Dataset entries:
↓↓↓

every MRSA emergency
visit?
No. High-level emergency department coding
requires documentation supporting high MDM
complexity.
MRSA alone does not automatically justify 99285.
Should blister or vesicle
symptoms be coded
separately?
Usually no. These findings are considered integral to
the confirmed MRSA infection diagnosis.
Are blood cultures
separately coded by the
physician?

↑↑↑

# Goal of the exercise:
Would you retype all of the data exactly as shown?

# Response to this task:
every MRSA emergency
visit?
No. High-level emergency department coding
requires documentation supporting high MDM
complexity.
MRSA alone does not automatically justify 99285.
Should blister or vesicle
symptoms be coded
separately?
Usually no. These findings are considered integral to
the confirmed MRSA infection diagnosis.
Are blood cultures
separately coded by the
physician?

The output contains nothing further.